**What to work on**
Word for word, retype the lines from the one containing "Call : 08117605040 –" to the one containing "LEI: 8156007FF4DEB97ABA09" below, keeping both end lines and dropping the pictures.

Page-level text extractions:
_ _ _ _ _

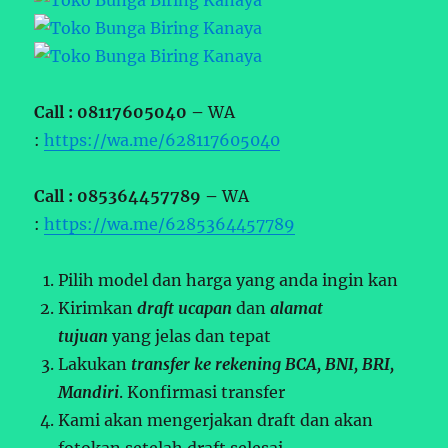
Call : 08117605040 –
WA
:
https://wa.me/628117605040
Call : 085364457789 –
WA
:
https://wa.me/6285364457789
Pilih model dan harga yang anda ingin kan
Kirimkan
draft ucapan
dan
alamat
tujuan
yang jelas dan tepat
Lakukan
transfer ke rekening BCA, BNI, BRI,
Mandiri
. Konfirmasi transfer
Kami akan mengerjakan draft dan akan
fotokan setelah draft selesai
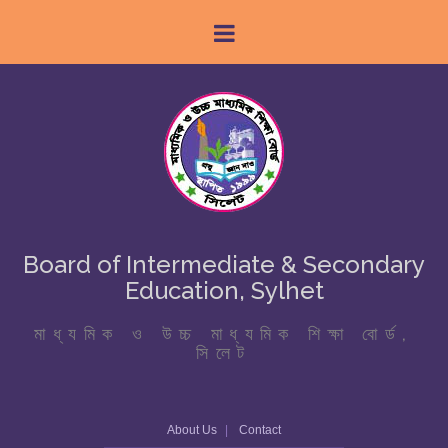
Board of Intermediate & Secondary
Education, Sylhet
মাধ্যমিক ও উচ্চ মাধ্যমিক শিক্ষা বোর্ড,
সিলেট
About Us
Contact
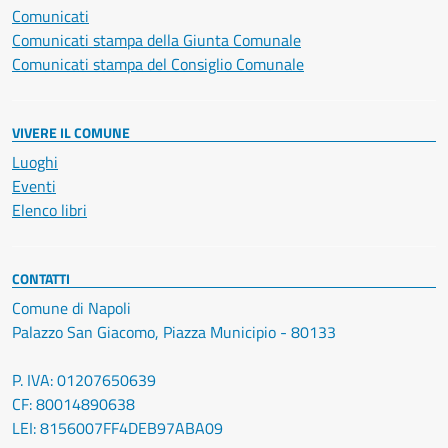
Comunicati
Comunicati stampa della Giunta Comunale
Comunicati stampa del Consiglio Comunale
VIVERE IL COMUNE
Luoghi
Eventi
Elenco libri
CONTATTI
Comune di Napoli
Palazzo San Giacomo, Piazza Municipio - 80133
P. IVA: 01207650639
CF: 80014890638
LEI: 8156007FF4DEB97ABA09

_ _ _ _ _

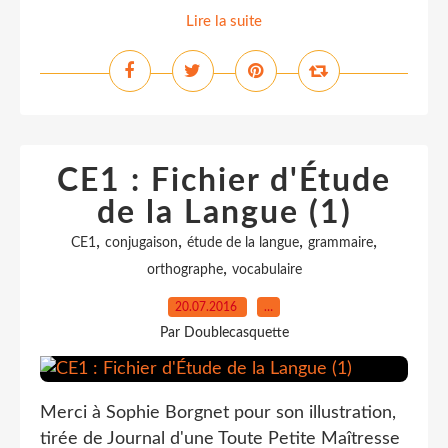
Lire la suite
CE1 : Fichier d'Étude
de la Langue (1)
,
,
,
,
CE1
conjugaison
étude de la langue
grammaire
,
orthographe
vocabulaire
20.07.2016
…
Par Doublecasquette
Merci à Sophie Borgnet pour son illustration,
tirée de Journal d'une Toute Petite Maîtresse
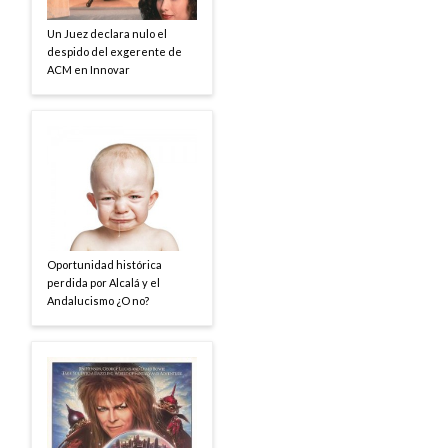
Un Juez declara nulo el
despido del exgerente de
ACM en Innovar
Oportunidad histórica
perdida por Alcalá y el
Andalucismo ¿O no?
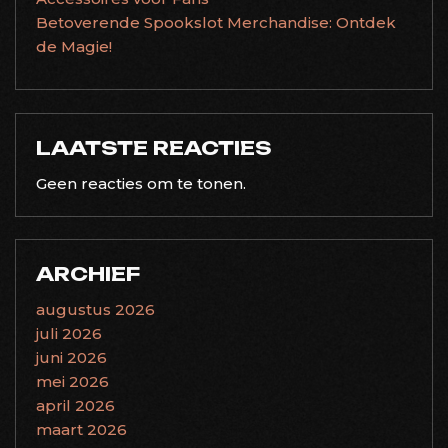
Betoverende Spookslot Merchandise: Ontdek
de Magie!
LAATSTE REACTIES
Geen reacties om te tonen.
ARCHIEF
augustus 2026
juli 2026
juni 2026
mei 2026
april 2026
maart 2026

_ _ _ _ _

**Exercise output**
Call : 08117605040 –
WA
:
https://wa.me/628117605040
Call : 085364457789 –
WA
:
https://wa.me/6285364457789
Pilih model dan harga yang anda ingin kan
Kirimkan
draft ucapan
dan
alamat
tujuan
yang jelas dan tepat
Lakukan
transfer ke rekening BCA, BNI, BRI,
Mandiri
. Konfirmasi transfer
Kami akan mengerjakan draft dan akan
fotokan setelah draft selesai
Board of Intermediate & Secondary
Education, Sylhet
মাধ্যমিক ও উচ্চ মাধ্যমিক শিক্ষা বোর্ড,
সিলেট
About Us
Contact
Comunicati
Comunicati stampa della Giunta Comunale
Comunicati stampa del Consiglio Comunale
VIVERE IL COMUNE
Luoghi
Eventi
Elenco libri
CONTATTI
Comune di Napoli
Palazzo San Giacomo, Piazza Municipio - 80133
P. IVA: 01207650639
CF: 80014890638
LEI: 8156007FF4DEB97ABA09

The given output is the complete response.